Receptor Activator of NF Kappa B (RANK) Expression Indicates Favorable Prognosis in Patients with Muscle-invasive Bladder Cancer.

Eur Urol Focus 2021 May 4. Epub 2021 May 4.

Department of Urology, University Hospital, Tübingen, Germany; Vancouver Prostate Centre, University of British Columbia, Vancouver, Canada; Clinical Trials Unit, Studienpraxis Urologie, Nürtingen, Germany. Electronic address:

Background: Receptor activator of NF kappa B (RANK) and its ligand have an essential role in T-cell regulation and the development of bone metastases. The role of RANK expression in muscle-invasive bladder cancer (MIBC) is unknown.
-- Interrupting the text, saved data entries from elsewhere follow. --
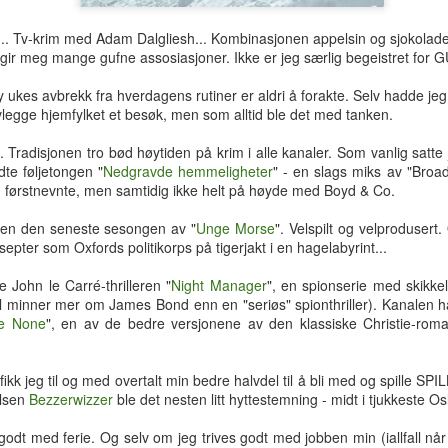
hotellrom med wi-fi-tilgang.
... Tv-krim med Adam Dalgliesh... Kombinasjonen appelsin og sjokolade: 
ir meg mange gufne assosiasjoner. Ikke er jeg særlig begeistret for GU
y ukes avbrekk fra hverdagens rutiner er aldri å forakte. Selv hadde jeg 
legge hjemfylket et besøk, men som alltid ble det med tanken.
all. Tradisjonen tro bød høytiden på krim i alle kanaler. Som vanlig satte 
dte føljetongen "
Nedgravde hemmeligheter
" - en slags miks av "Broa
nn førstnevnte, men samtidig ikke helt på høyde med Boyd & Co.
ten den seneste sesongen av "
Unge Morse
". Velspilt og velprodusert.
onsepter som Oxfords politikorps på tigerjakt i en hagelabyrint...
 John le Carré-thrilleren "
Night Manager
", en spionserie med skikkel
 minner mer om James Bond enn en "seriøs" spionthriller). Kanalen h
e None
", en av de bedre versjonene av den klassiske Christie-roma
Tre uker i Thailand
Analog modus
JUL
JUL
kk jeg til og med overtalt min bedre halvdel til å bli med og spille SP
27
16
Tilbake i Smilets land,
Protagonisten i 90-talls-
elsen
Bezzerwizzer
ble det nesten litt hyttestemning - midt i tjukkeste Os
denne gang dessuten med
klassikeren Naiv.Super fikk
nevø Bo i reisefølget. Forhåpentlig
nok av samtidas kyniske og
godt med ferie. Og selv om jeg trives godt med jobben min (iallfall når jeg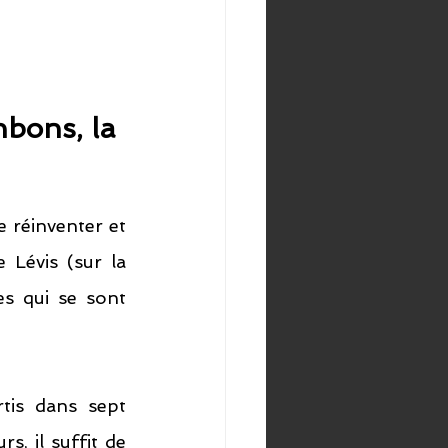
nbons, la 
 réinventer et 
Lévis (sur la 
s qui se sont 
tis dans sept 
, il suffit de 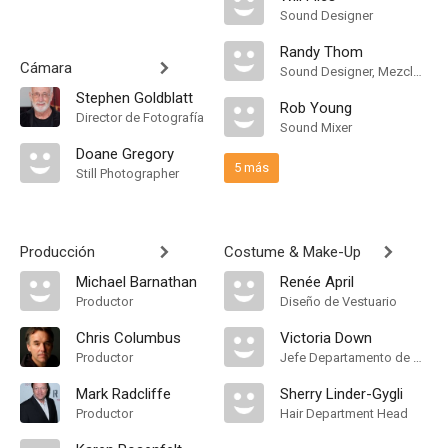
Sound Designer
Randy Thom
Cámara
Sound Designer, Mezclador de Re-Grabación de Sonido
Stephen Goldblatt
Rob Young
Director de Fotografía
Sound Mixer
Doane Gregory
5 más
Still Photographer
Producción
Costume & Make-Up
Michael Barnathan
Renée April
Productor
Diseño de Vestuario
Chris Columbus
Victoria Down
Productor
Jefe Departamento de Maquillaje
Mark Radcliffe
Sherry Linder-Gygli
Productor
Hair Department Head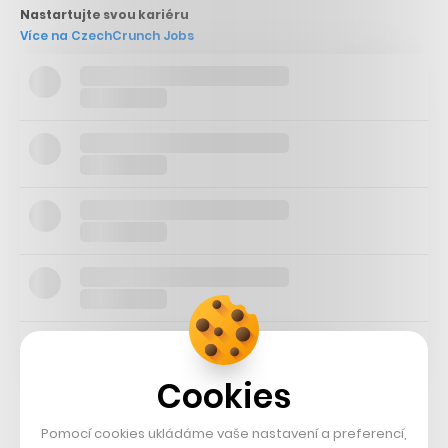
Nastartujte svou kariéru
Více na CzechCrunch Jobs
Cookies
Pomocí cookies ukládáme vaše nastavení a preferencí,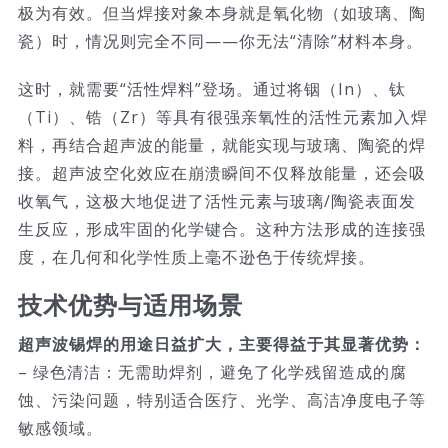
极为有效。但当焊接对象本身就是氧化物（如玻璃、陶
瓷）时，情况则完全不同——你无法“清除”材料本身。
这时，就需要“活性焊料”登场。通过将铟（In）、钛
（Ti）、锆（Zr）等具有很强亲氧性的活性元素加入焊
料，再结合超声波的能量，就能实现与玻璃、陶瓷的焊
接。超声波空化效应在崩溃瞬间不仅释放能量，还会吸
收氧气，这极大地促进了活性元素与玻璃/陶瓷表面发
生反应，形成牢固的化学键合。这种方法形成的连接强
度，在几何和化学性质上毫不逊色于传统焊接。
技术优势与适用场景
超声波锡焊的用途日益扩大，主要得益于其显著优势：
– 绿色清洁：无需助焊剂，避免了化学残留造成的腐
蚀、污染问题，特别适合医疗、光学、高洁净度电子等
敏感领域。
Objective: To assess the relevance of RANK expression in patients with MIBC.

Design, Setting, And Participants: Expression of RANK was assessed via immunohistochemistry of benign urothelium, MIBC tissue, and lymph node metastases from 153 patients undergoing radical cystectomy. Expression data from The Cancer Genome Atlas (TCGA) cohort were analyzed for potential associations with molecular subtypes and outcome.

Outcome Measurements And Statistical Analysis: RANK expression was correlated with clinical and pathological parameters and to individual data for the clinical course of MIBC.

Results And Limitations: Expression of RANK was significantly higher in both primary tumors (p = 0.02) and lymph node metastases (p = 0.01) compared to normal urothelium. In tumor tissue, RANK expression was significantly lower in patients with locally advanced disease and lymph node involvement compared to those with organ-confined disease (p = 0.0009) and node-negative MIBC (p = 0.0002). In univariable and multivariable analyses, high expression of RANK was associated with a longer time to recurrence (p = 0.0005 and 0.01) and better cancer-specific (p = 0.0004 and 0.007) and overall survival (p = 0.002 and 0.04). High expression of RANK was associated with better outcome for patients with luminal infiltrated tumors in the TCGA cohort.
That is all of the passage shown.